Adams boarded a ship on Christmas Day, 1943. It was part of a large convoy of troop ships, destroyers, supply ships and an aircraft carrier that slowly made its way across the Atlantic.
“One day, everything stopped,” he said. “There could be no smoking, no talking, no noise. It lasted an hour or two. There must have been a sub(marine) nearby. I never heard any charges or anything and I never learned why we stopped. Then we went on. We landed at Liverpool. We’d been on the water 12 days.”
The soldiers went from the ship right onto a train — this time, a British one — that took them to Honeybourne, barely a crossroads in the English countryside.
“Our camp was farmland. They’d put up a bunch of tents. The latrine was finished but the shower hadn’t been finished. There was no heat. You could take a cold shower if you wanted to, but it was January! Keep in mind that we hadn’t had a shower for 12 days. Well, you could have taken a salt water shower but you weren’t allowed to use fresh water (on the ship),” Adams said.
They made their own mattresses by stuffing bags with straw. The camp, called G24, was his home for the latter part of 1944.
“I went back to driving. I hauled parts in and out. Prior to D-Day, we started hauling stuff to the ports. By D-Day, we had nothing left in our warehouses,” he said. His unit was transferred to camp G25, where heavy artillery and vehicles were assembled.
“A 2 1/2-ton truck would arrive (as parts) in a box,” he said. It was there that he and his buddies watched all the planes that were part of the D-Day invasion fly right over them.
“We didn’t know what was going on,” he said.
His next move was to infantry training. He was billeted in barracks that were an ancient cavalry building. There were fireplaces at each end.
“The guys near the ends burned up. The guys in the middle froze to death,” Adams said. He and his company were training to replace soldiers in France and Belgium.
“You learned how to stay alive,” he said. He was shipped across the English Channel to France to a place known as Lucky Strike. After two weeks there, he boarded a 40 and 8 train (it could carry 40 men and eight horses) to Liege, Belgium, where he and one other soldier were put into what had been a Catholic church.

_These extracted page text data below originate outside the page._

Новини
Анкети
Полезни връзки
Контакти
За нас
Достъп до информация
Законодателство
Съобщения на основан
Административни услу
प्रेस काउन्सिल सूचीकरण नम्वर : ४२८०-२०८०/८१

They took turns sleeping and standing guard.
“‘What about meals?’ I asked. ‘You can eat K-rations and we’ll bring you one hot meal a day,’” he was told. The meal turned out to be breakfast, because it was easiest to make.

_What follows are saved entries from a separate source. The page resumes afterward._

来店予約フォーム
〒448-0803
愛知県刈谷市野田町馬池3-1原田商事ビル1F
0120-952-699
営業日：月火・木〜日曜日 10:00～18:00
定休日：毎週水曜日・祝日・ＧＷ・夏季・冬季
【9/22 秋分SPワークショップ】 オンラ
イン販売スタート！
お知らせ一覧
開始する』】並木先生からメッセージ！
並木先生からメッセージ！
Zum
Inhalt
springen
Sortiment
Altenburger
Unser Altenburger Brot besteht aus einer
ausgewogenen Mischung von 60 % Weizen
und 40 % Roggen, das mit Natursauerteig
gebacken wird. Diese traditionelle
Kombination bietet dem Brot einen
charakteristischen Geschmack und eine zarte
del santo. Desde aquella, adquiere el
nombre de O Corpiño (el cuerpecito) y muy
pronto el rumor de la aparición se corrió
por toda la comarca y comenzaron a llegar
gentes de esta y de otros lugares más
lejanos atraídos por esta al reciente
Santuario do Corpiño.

“I got sick of looking at pancakes,” Adams laughed.
It was from Liege that he moved into Germany. This time, he wasn’t on a train, but in an open truck.
“It was colder than the dickens. You zipped into a sleeping bag to keep warm,” he said. But when he arrived, his new digs had hot showers.
He was assigned to the 1st Allied Airborne division to drive a jeep.
“When the war was over, we moved to a Luftwaffe base in Halle, Germany, in the Russian district,” Adams remembered. Germany had been divided into sections under the administration of the various Allied countries who had won the war.
“That place was nice: private showers, nice beds,” he said. But the actual destination was Berlin. The company arrived in the dark of night and found a park in the middle of the city, where they pitched their tents. The next day, they were told to occupy an apartment building that was across the street from the park.
“If Germans don’t like it, throw them out,” their commanding officer said. Adams moved in with a German couple who had been living without electricity or water and they had no food.
“They were nice people. He was a World War I veteran, a chimney sweep. We fed them. We’d go through the chow line and eat. Then we’d go back for seconds and take it to them. They could live two or three days on one meal,” he said.
The soldiers cleaned a former German telephone factory to be the Berlin headquarters of the Allies. The Army had taken over the whole city block and threw out the Germans who had been living in houses and apartments there.
“Remember, we were the conquering army,” Adams said.
And it was from those headquarters that Adams took tourists through war-torn Berlin. Later, he became the personal driver of a radio-factory owner.
“I left Berlin on Thanksgiving, 1945, for Bremenhaven,” he said. And he boarded a ship for home on Christmas Day, two years to the day from when he had shipped out from the U.S.
After his discharge, he worked at several jobs in Sidney before he joined Monarch Machine Co., where he worked for 40 years, retiring as a superintendent in 1991.